E ficou um momento calado. Mas depois o seu sorriso desfez-se, a sua cara tornou-se triste e dura. E perguntou:
– Onde é que estão as tuas asas?
– Já não tenho asas – respondeu Oriana, baixando a cabeça.
– Onde é que está a tua varinha de condão?
– Perdi-a – disse Oriana.
– Se és Oriana, encanta a noite.
– Não posso.
Então o Poeta disse-lhe, quase gritando:
– (…) Não és Oriana. O Mundo está desencantado. Oriana vive na floresta com as árvores, com o vento, com as flores. Aqui não há Oriana. Vai-te embora. Depressa. (…)
E o Poeta gritou:
– Desaparece! 


in
A Fada Oriana, Sophia de Mello Breyner Andresen

Tenho reparado que, para ler A Fada Oriana, para perceber Sophia e a sua expressividade, é preciso viver intensamente. Cada frase, cada personagem, cada encontro tem uma densidade que leva a pensar em nós e na nossa vida, na medida em que reconhecermos que todas as circunstâncias desafiam o nosso caminho.
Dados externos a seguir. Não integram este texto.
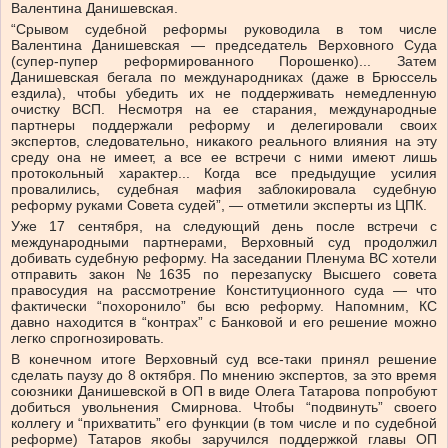
Валентина Данишевская.
“Срывом судебной реформы руководила в том числе
Валентина Данишевская — председатель Верховного Суда
(супер-пупер реформированного Порошенко)... Затем
Данишевская бегала по международниках (даже в Брюссель
ездила), чтобы убедить их не поддерживать немедленную
очистку ВСП. Несмотря на ее старания, международные
партнеры поддержали реформу и делегировали своих
экспертов, следовательно, никакого реального влияния на эту
среду она не имеет, а все ее встречи с ними имеют лишь
протокольный характер... Когда все предыдущие усилия
провалились, судебная мафия заблокировала судебную
реформу руками Совета судей”, — отметили эксперты из ЦПК.
Уже 17 сентября, на следующий день после встречи с
международными партнерами, Верховный суд продолжил
добивать судебную реформу. На заседании Пленума ВС хотели
отправить закон №1635 по перезапуску Высшего совета
правосудия на рассмотрение Конституционного суда — что
фактически “похоронило” бы всю реформу. Напомним, КС
давно находится в “контрах” с Банковой и его решение можно
легко спрогнозировать.
В конечном итоге Верховный суд все-таки принял решение
сделать паузу до 8 октября. По мнению экспертов, за это время
союзники Данишевской в ОП в виде Олега Татарова попробуют
добиться увольнения Смирнова. Чтобы “подвинуть” своего
коллегу и “прихватить” его функции (в том числе и по судебной
реформе) Татаров якобы заручился поддержкой главы ОП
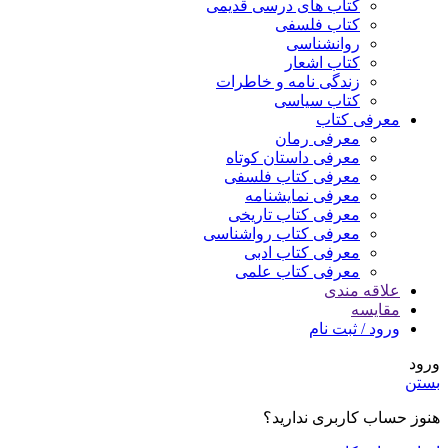
کتاب های درسی قدیمی
کتاب فلسفی
روانشناسی
کتاب اشعار
زندگی نامه و خاطرات
کتاب سیاسی
معرفی کتاب
معرفی رمان
معرفی داستان کوتاه
معرفی کتاب فلسفی
معرفی نمایشنامه
معرفی کتاب تاریخی
معرفی کتاب رواشناسی
معرفی کتاب ادبی
معرفی کتاب علمی
علاقه مندی
مقایسه
ورود / ثبت نام
ورود
بستن
هنوز حساب کاربری ندارید؟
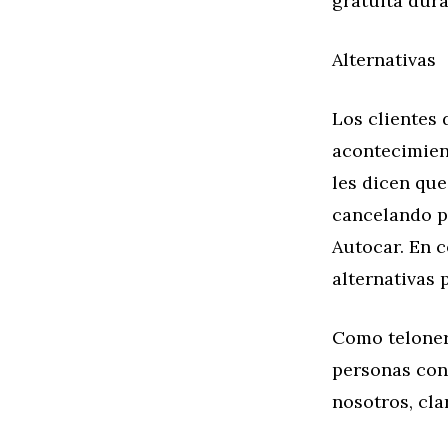
gratuita dura
Alternativas
Los clientes 
acontecimien
les dicen que
cancelando p
Autocar. En 
alternativas 
Como telonero
personas con 
nosotros, cla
Sophia arranca-nos da superficialidade e mostra-nos uma espécie de quarta dimensão das coisas…
É o caso do encontro entre Oriana e o Poeta na cidade. É um episódio complexo: o Poeta – que era o único que podia ver as fadas – oscila entre o alheamento e a zanga com Oriana, ao ponto de a mandar embora (E o Poeta gritou: Desaparece!). Oriana, por seu lado, que procurava incessantemente o Poeta, saiu a correr escondendo a cara. Oriana esconde a cara exactamente porque a cara [dela] é igual à cara da fada Oriana mas não [tem] asas e não [pode] encantar a noite.
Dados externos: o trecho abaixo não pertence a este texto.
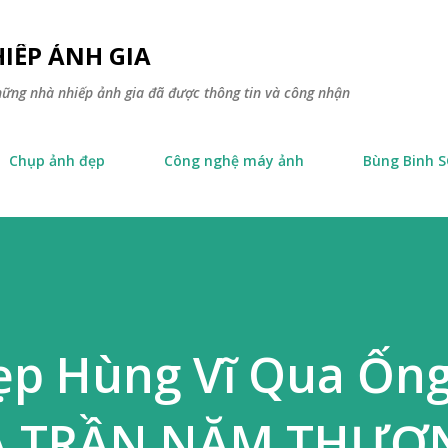
Skip to main content
IẾP ẢNH GIA
hững nhà nhiếp ảnh gia đã được thông tin và công nhận
Chụp ảnh đẹp
Công nghệ máy ảnh
Bùng Binh 
ẹp Hùng Vĩ Qua Ống
IẢ TRẦN NĂM THƯƠ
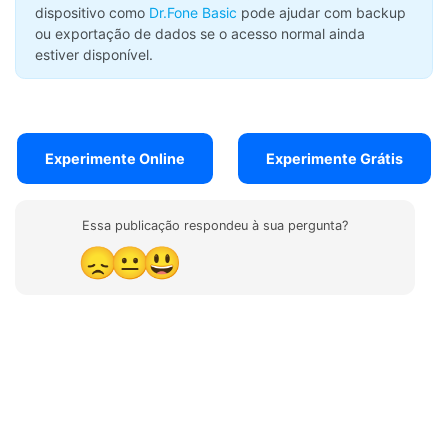
dispositivo como
Dr.Fone Basic
pode ajudar com backup
ou exportação de dados se o acesso normal ainda
estiver disponível.
Experimente Online
Experimente Grátis
Essa publicação respondeu à sua pergunta?
😞
😐
😃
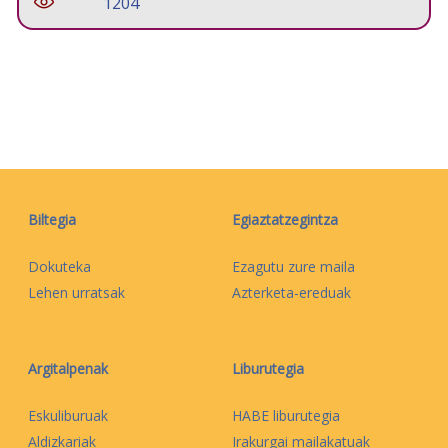
1204
Biltegia
Egiaztatzegintza
Dokuteka
Ezagutu zure maila
Lehen urratsak
Azterketa-ereduak
Argitalpenak
Liburutegia
Eskuliburuak
HABE liburutegia
Aldizkariak
Irakurgai mailakatuak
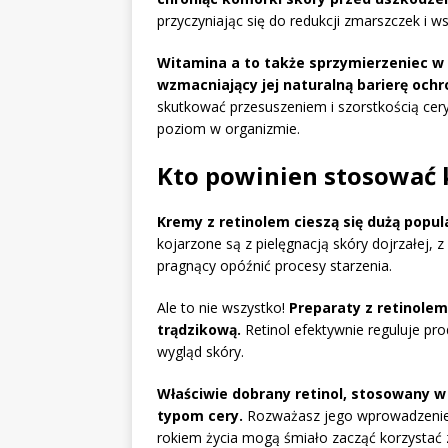
przyczyniając się do redukcji zmarszczek i ws
Witamina a to także sprzymierzeniec w n
wzmacniający jej naturalną barierę ochr
skutkować przesuszeniem i szorstkością cery
poziom w organizmie.
Kto powinien stosować 
Kremy z retinolem cieszą się dużą popul
kojarzone są z pielęgnacją skóry dojrzałej,
pragnący opóźnić procesy starzenia.
Ale to nie wszystko!
Preparaty z retinolem
trądzikową.
Retinol efektywnie reguluje pr
wygląd skóry.
Właściwie dobrany retinol, stosowany w
typom cery.
Rozważasz jego wprowadzenie d
rokiem życia mogą śmiało zacząć korzystać 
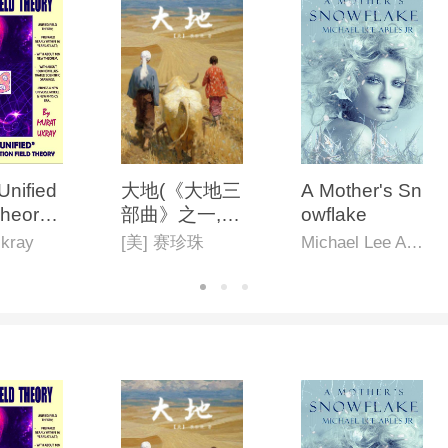
Unified
大地(《大地三
A Mother's Sn
Theory:
部曲》之一,英
owflake
pproach
文版)
kray
[美] 赛珍珠
Michael Lee Ables Jr.
ctrograv
fication"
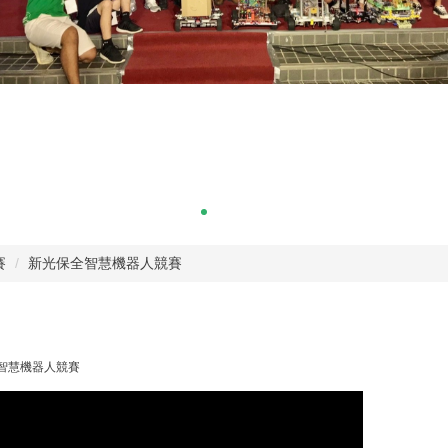
賽
新光保全智慧機器人競賽
全智慧機器人競賽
Oriana procurava um olhar e o Poeta, no fundo, também procurava o olhar de Oriana. Ambos são incapazes de olhar um para o outro porque se desencantaram. O aspecto mais interessante é que o desencantamento do Poeta o leva à solidão. Oriana, pelo contrário, ferida e debilitada, continua a procurar. Volta para a floresta, onde encontrará uma árvore para encostar a cabeça e chorar. A pergunta incessante e o desejo ardente de Oriana conduzem-na aparentemente ao abismo mas, na verdade, é mesmo aí que a salvação acontece.
O Poeta, por sua vez, afasta-se, desiludido e abandonado, zangado e absorto no seu mundo imaginário.